> _Exercise_
For the listing that follows, give again exactly the lines from the one with "You are a GUI" to the one with "Image resolution: width=645", including both.

** Opening Information given block **

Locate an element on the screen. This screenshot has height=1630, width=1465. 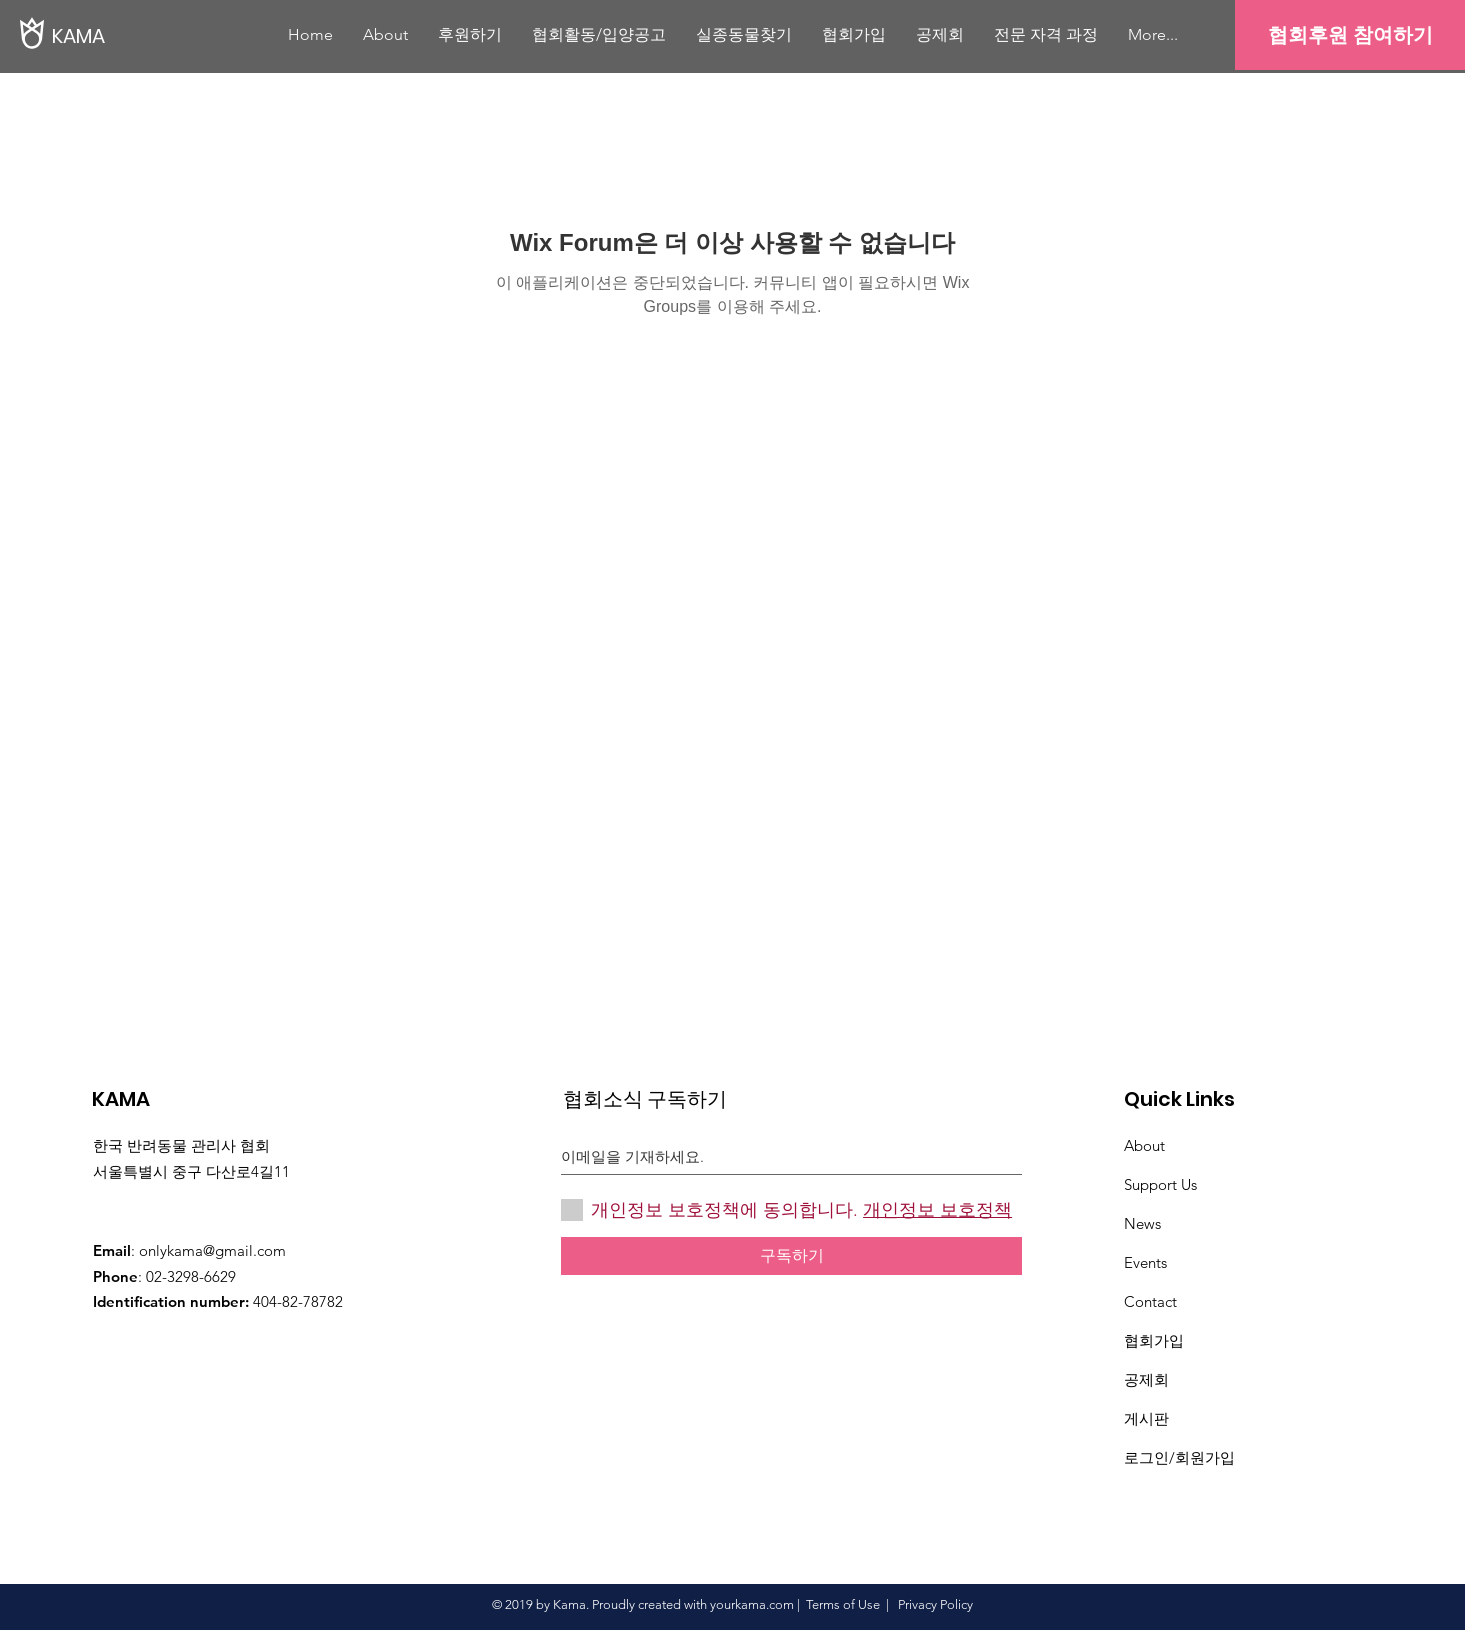
협회가입 is located at coordinates (1154, 1340).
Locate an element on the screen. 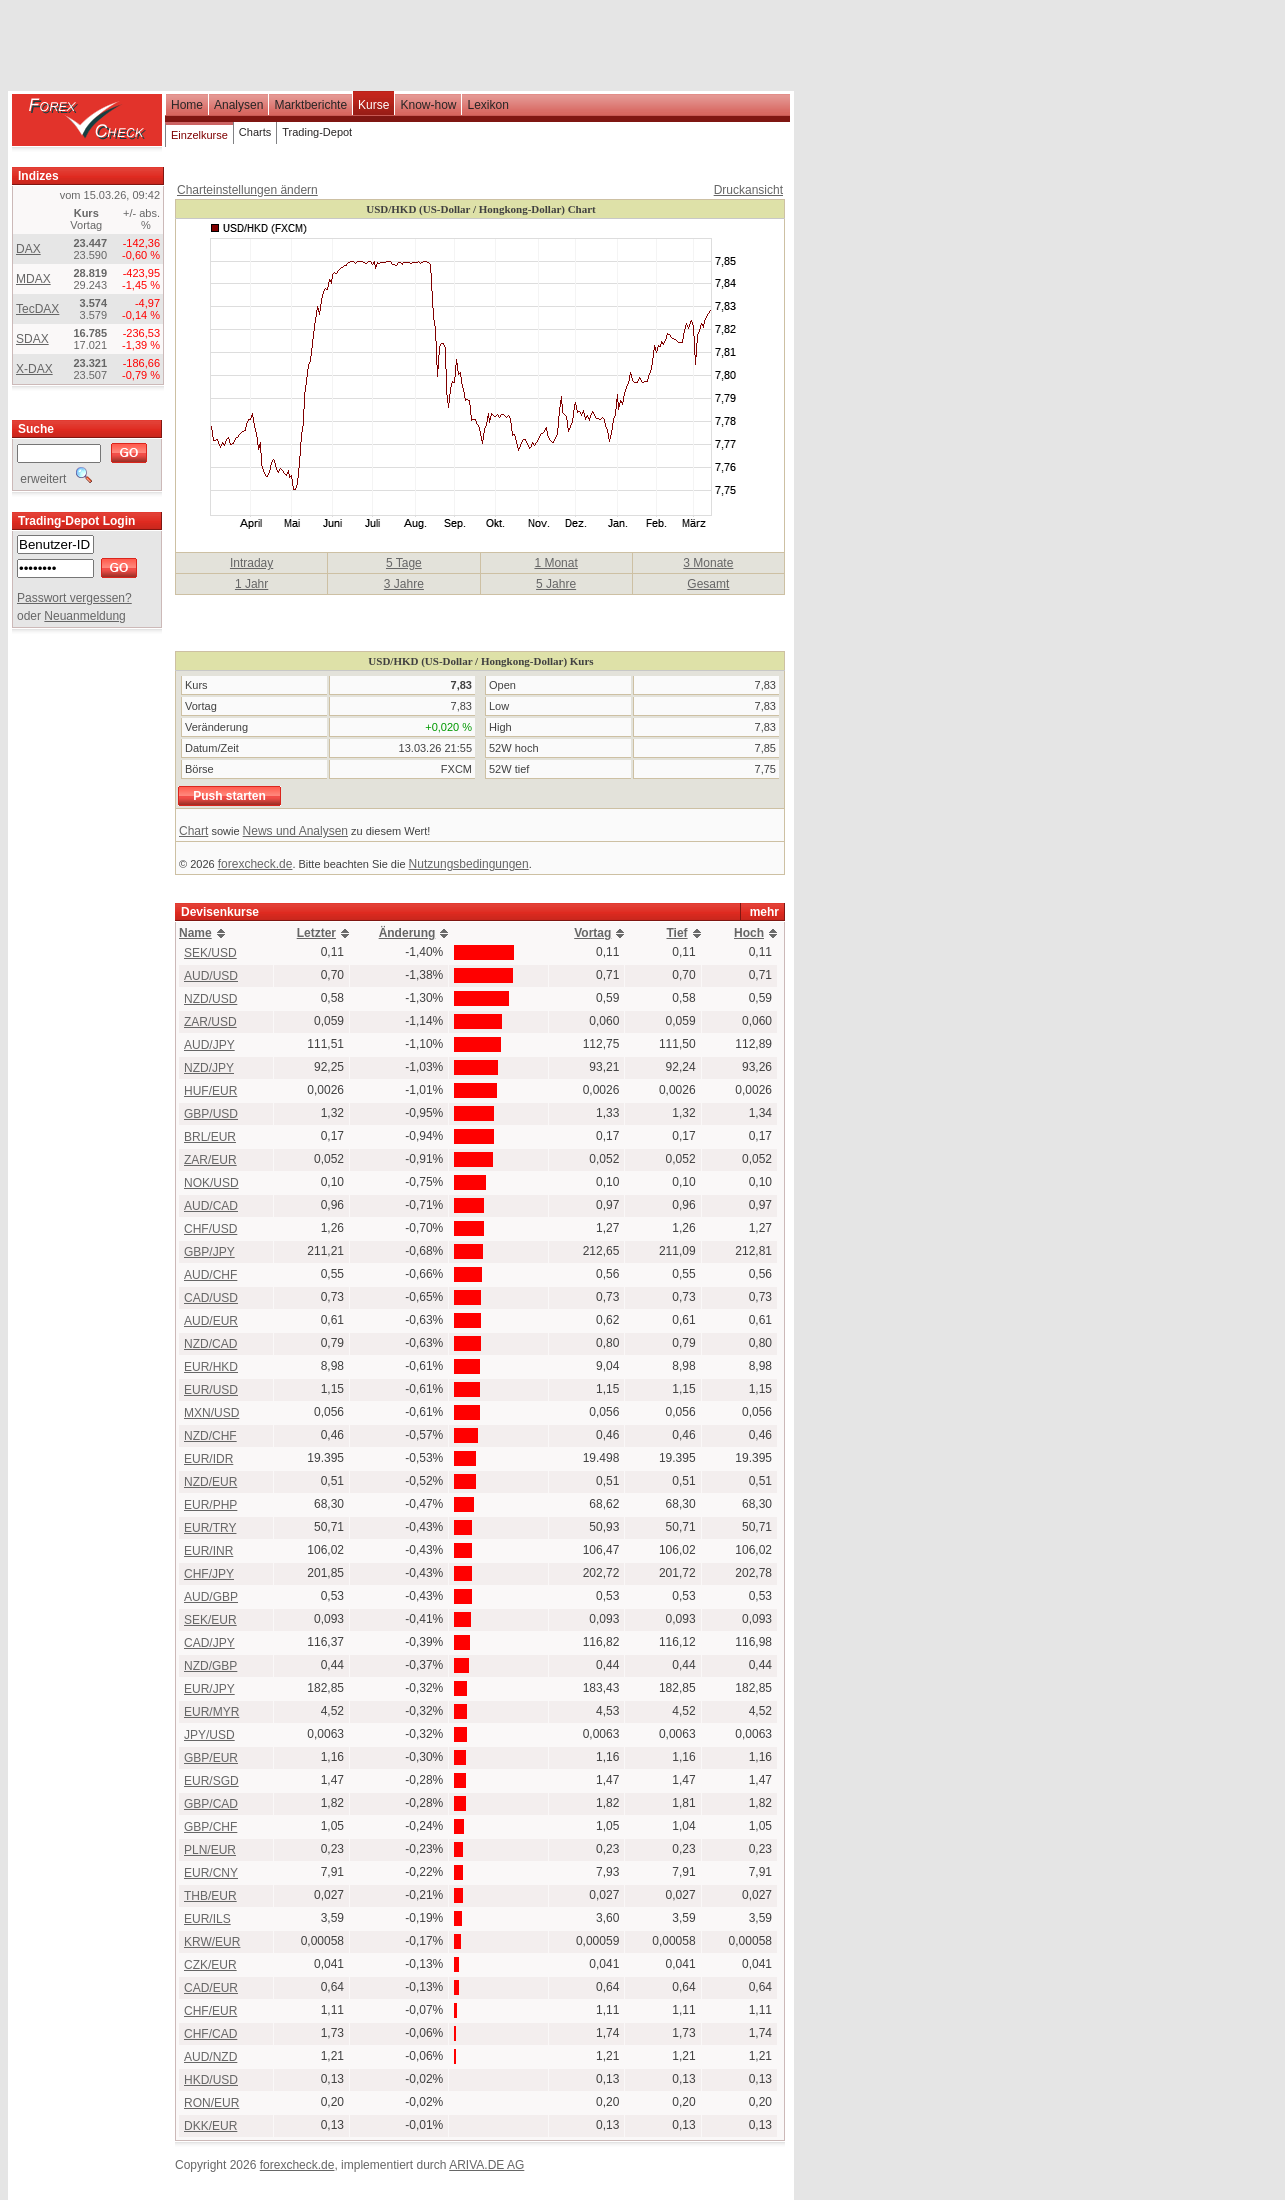 The image size is (1285, 2200). GBP/USD is located at coordinates (211, 1114).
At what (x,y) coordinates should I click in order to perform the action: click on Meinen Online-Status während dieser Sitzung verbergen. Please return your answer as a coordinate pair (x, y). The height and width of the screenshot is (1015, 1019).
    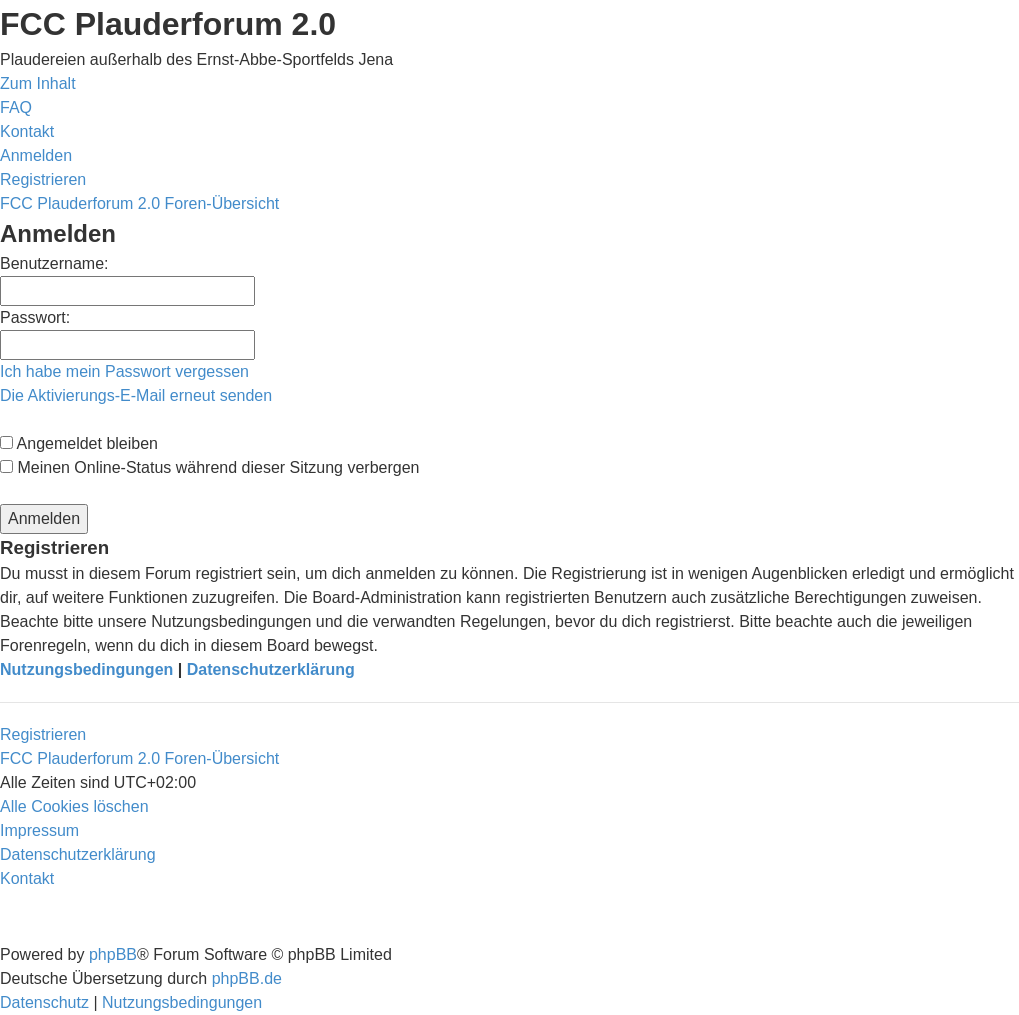
    Looking at the image, I should click on (209, 467).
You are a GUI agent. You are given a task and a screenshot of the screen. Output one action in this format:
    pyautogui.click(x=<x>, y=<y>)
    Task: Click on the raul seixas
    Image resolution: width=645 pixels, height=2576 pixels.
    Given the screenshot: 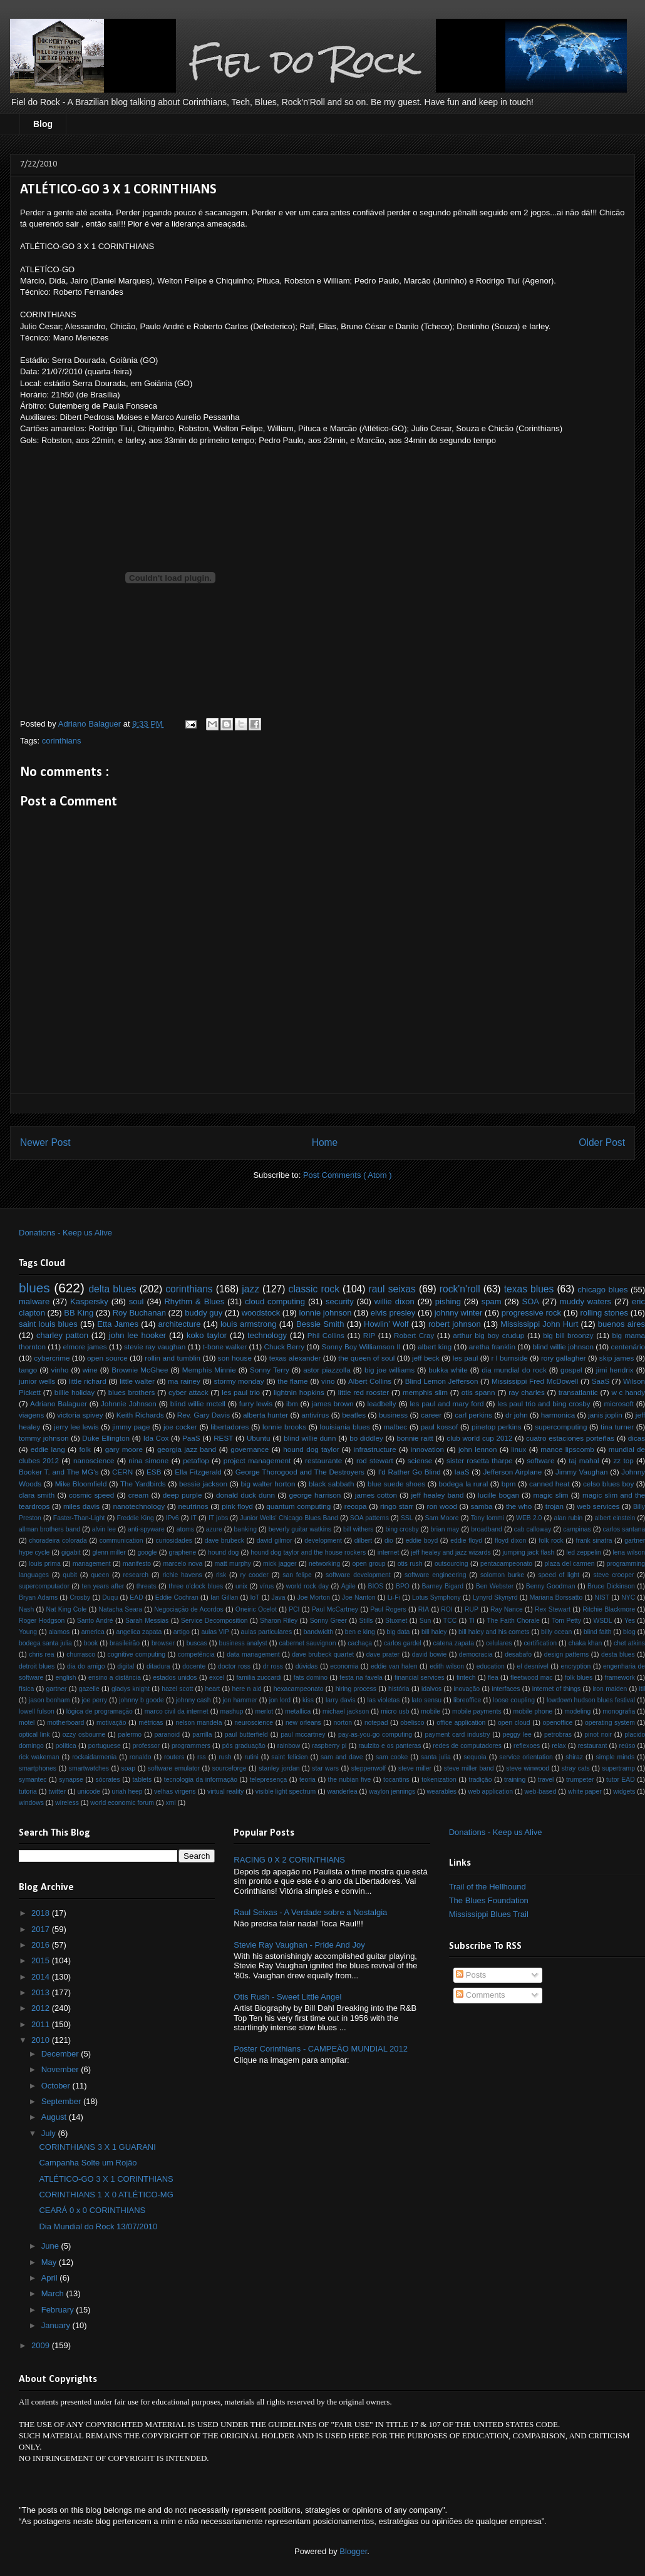 What is the action you would take?
    pyautogui.click(x=392, y=1289)
    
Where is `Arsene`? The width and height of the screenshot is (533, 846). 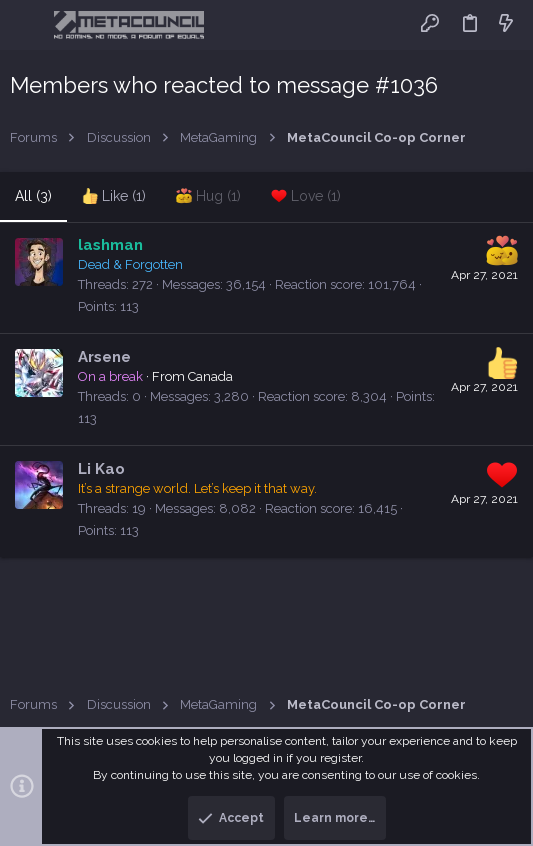 Arsene is located at coordinates (104, 357).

** Closing Information given block **

> _Answer section_
You are a GUI agent. You are given a task and a screenshot of the screen. Output one action in this format:
    pyautogui.click(x=<x>, y=<y>)
    Task: Click on the raul seixas
    Image resolution: width=645 pixels, height=2576 pixels.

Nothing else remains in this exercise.